━━ Source material ━━
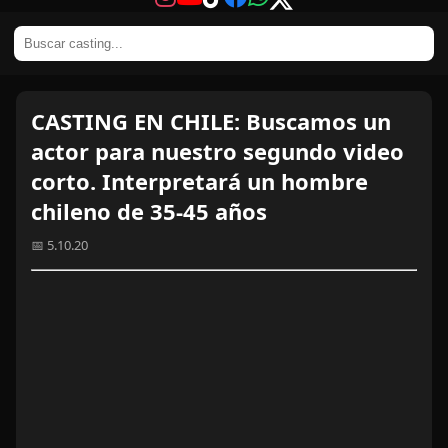
CASTING EN CHILE: Buscamos un
actor para nuestro segundo video
corto. Interpretará un hombre
chileno de 35-45 años
📅 5.10.20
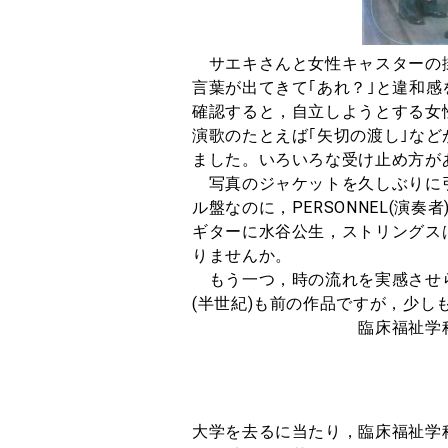
サエキさんと女性キャスターの掛
言葉が出てきて｢あれ？｣と違和
確認すると，自立しようとする女
演歌のたとえば｢矢切の渡し｣な
ました。いろいろな受け止め方が
写真のジャケットを久しぶりに
ル盤なのに，PERSONNEL(演
ギターに水谷公生，ストリングス
りませんか。
もう一つ，時の流れを実感させられ
(半世紀)も前の作品ですが
臨床福祉学科 長友
大学を去るに当たり，臨床福祉学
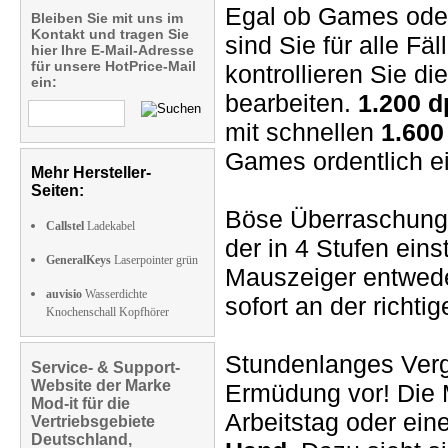
Egal ob Games oder
Bleiben Sie mit uns im
Kontakt und tragen Sie
sind Sie für alle Fä
hier Ihre E-Mail-Adresse
für unsere HotPrice-Mail
kontrollieren Sie d
ein:
bearbeiten.
1.200 d
mit schnellen
1.600
Games ordentlich ei
Mehr Hersteller-
Seiten:
Böse Überraschung f
Callstel
Ladekabel
der in 4 Stufen einst
GeneralKeys
Laserpointer grün
Mauszeiger entwed
auvisio
Wasserdichte
sofort an der richtig
Knochenschall Kopfhörer
Stundenlanges Ver
Service- & Support-
Website der Marke
Ermüdung vor! Die 
Mod-it für die
Arbeitstag oder ein
Vertriebsgebiete
Deutschland,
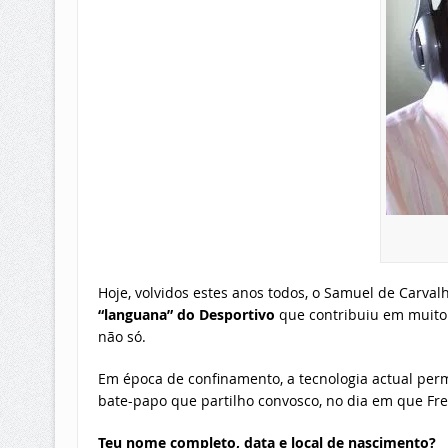
Hoje, volvidos estes anos todos, o Samuel de Carva
“languana” do Desportivo
que contribuiu em muito 
não só.
Em época de confinamento, a tecnologia actual perm
bate-papo que partilho convosco, no dia em que Fr
Teu nome completo, data e local de nascimento?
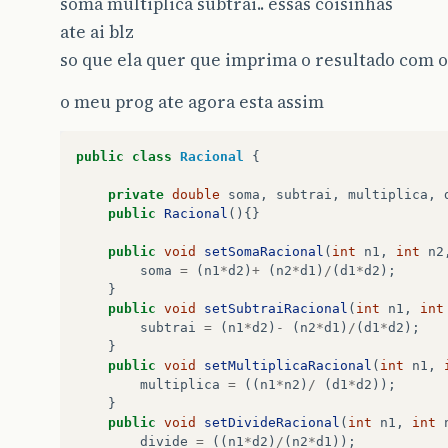
soma multiplica subtrai.. essas coisinhas
ate ai blz
so que ela quer que imprima o resultado com 
o meu prog ate agora esta assim
public
class
Racional
{
private
double
soma
,
subtrai
,
multiplica
,
public
Racional
(){}
public
void
setSomaRacional
(
int
n1
,
int
n2
soma
=
(
n1
*
d2
)
+
(
n2
*
d1
)
/
(
d1
*
d2
);
}
public
void
setSubtraiRacional
(
int
n1
,
int
subtrai
=
(
n1
*
d2
)
-
(
n2
*
d1
)
/
(
d1
*
d2
);
}
public
void
setMultiplicaRacional
(
int
n1
,
multiplica
=
((
n1
*
n2
)
/
(
d1
*
d2
));
}
public
void
setDivideRacional
(
int
n1
,
int
divide
=
((
n1
*
d2
)
/
(
n2
*
d1
));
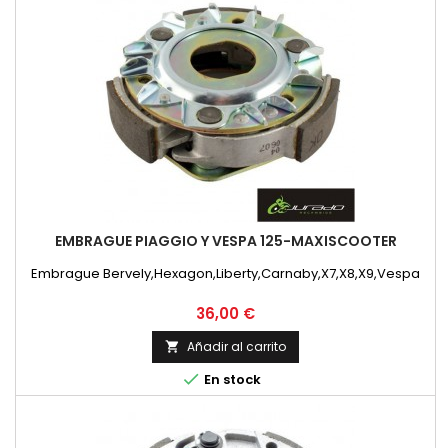
EMBRAGUE PIAGGIO Y VESPA 125-MAXISCOOTER
Embrague Bervely,Hexagon,Liberty,Carnaby,X7,X8,X9,Vespa
Precio
36,00 €
Añadir al carrito


En stock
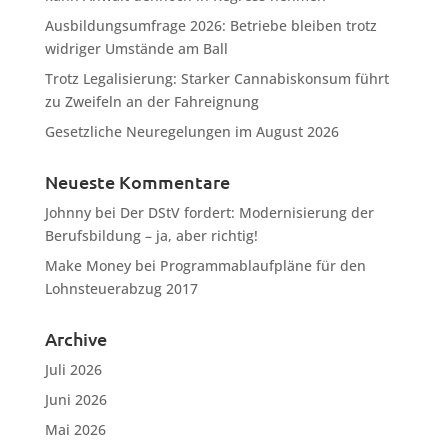
Ausbildungsumfrage 2026: Betriebe bleiben trotz
widriger Umstände am Ball
Trotz Legalisierung: Starker Cannabiskonsum führt
zu Zweifeln an der Fahreignung
Gesetzliche Neuregelungen im August 2026
Neueste Kommentare
Johnny
bei
Der DStV fordert: Modernisierung der
Berufsbildung – ja, aber richtig!
Make Money
bei
Programmablaufpläne für den
Lohnsteuerabzug 2017
Archive
Juli 2026
Juni 2026
Mai 2026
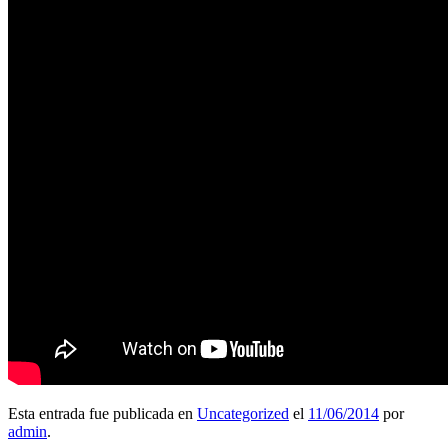
Esta entrada fue publicada en
Uncategorized
el
11/06/2014
por
admin
.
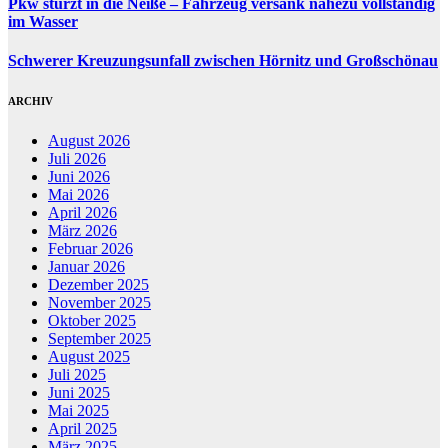
Pkw stürzt in die Neiße – Fahrzeug versank nahezu vollständig
im Wasser
Schwerer Kreuzungsunfall zwischen Hörnitz und Großschönau
ARCHIV
August 2026
Juli 2026
Juni 2026
Mai 2026
April 2026
März 2026
Februar 2026
Januar 2026
Dezember 2025
November 2025
Oktober 2025
September 2025
August 2025
Juli 2025
Juni 2025
Mai 2025
April 2025
März 2025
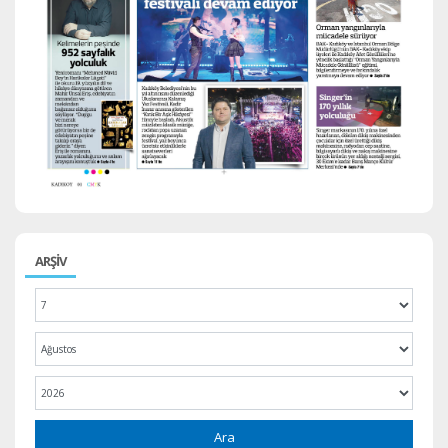
ARŞİV
Ara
━━━
Brief:
Omit the pictures and copy the records above exactly.

Response to the exercise:
CASTING EN CHILE: Buscamos un
actor para nuestro segundo video
corto. Interpretará un hombre
chileno de 35-45 años
📅 5.10.20
サエキさんと女性キャスターの掛
言葉が出てきて｢あれ？｣と違和
確認すると，自立しようとする女
演歌のたとえば｢矢切の渡し｣な
ました。いろいろな受け止め方が
写真のジャケットを久しぶりに
ル盤なのに，PERSONNEL(演
ギターに水谷公生，ストリングス
りませんか。
もう一つ，時の流れを実感させられ
(半世紀)も前の作品ですが
臨床福祉学科 長友
大学を去るに当たり，臨床福祉学
Egal ob Games oder
Bleiben Sie mit uns im
Kontakt und tragen Sie
sind Sie für alle Fä
hier Ihre E-Mail-Adresse
für unsere HotPrice-Mail
kontrollieren Sie d
ein:
bearbeiten.
1.200 d
mit schnellen
1.600
Games ordentlich ei
Mehr Hersteller-
Seiten:
Böse Überraschung f
Callstel
Ladekabel
der in 4 Stufen einst
GeneralKeys
Laserpointer grün
Mauszeiger entwed
auvisio
Wasserdichte
sofort an der richtig
Knochenschall Kopfhörer
Stundenlanges Ver
Service- & Support-
Website der Marke
Ermüdung vor! Die 
Mod-it für die
Arbeitstag oder ein
Vertriebsgebiete
Deutschland,
Hoje, volvidos estes anos todos, o Samuel de Carva
“languana” do Desportivo
que contribuiu em muito 
não só.
Em época de confinamento, a tecnologia actual perm
bate-papo que partilho convosco, no dia em que Fr
Teu nome completo, data e local de nascimento?
soma multiplica subtrai.. essas coisinhas
ate ai blz
so que ela quer que imprima o resultado com 
o meu prog ate agora esta assim
public
class
Racional
{
private
double
soma
,
subtrai
,
multiplica
,
public
Racional
(){}
public
void
setSomaRacional
(
int
n1
,
int
n2
soma
=
(
n1
*
d2
)
+
(
n2
*
d1
)
/
(
d1
*
d2
);
}
public
void
setSubtraiRacional
(
int
n1
,
int
subtrai
=
(
n1
*
d2
)
-
(
n2
*
d1
)
/
(
d1
*
d2
);
}
public
void
setMultiplicaRacional
(
int
n1
,
multiplica
=
((
n1
*
n2
)
/
(
d1
*
d2
));
}
public
void
setDivideRacional
(
int
n1
,
int
divide
=
((
n1
*
d2
)
/
(
n2
*
d1
));
EMBRAGUE PIAGGIO Y VESPA 125-MAXISCOOTER
Embrague Bervely,Hexagon,Liberty,Carnaby,X7,X8,X9,Vespa
Precio
36,00 €
Añadir al carrito


En stock
Ausbildungsumfrage 2026: Betriebe bleiben trotz
widriger Umstände am Ball
Trotz Legalisierung: Starker Cannabiskonsum führt
zu Zweifeln an der Fahreignung
Gesetzliche Neuregelungen im August 2026
Neueste Kommentare
Johnny
bei
Der DStV fordert: Modernisierung der
Berufsbildung – ja, aber richtig!
Make Money
bei
Programmablaufpläne für den
Lohnsteuerabzug 2017
Archive
Juli 2026
Juni 2026
Mai 2026
Esta entrada fue publicada en
Uncategorized
el
11/06/2014
por
admin
.
Pkw stürzt in die Neiße – Fahrzeug versank nahezu vollständig
im Wasser
Schwerer Kreuzungsunfall zwischen Hörnitz und Großschönau
ARCHIV
August 2026
Juli 2026
Juni 2026
Mai 2026
April 2026
März 2026
Februar 2026
Januar 2026
Dezember 2025
November 2025
Oktober 2025
September 2025
August 2025
Juli 2025
Juni 2025
Mai 2025
April 2025
März 2025
ARŞİV
Ara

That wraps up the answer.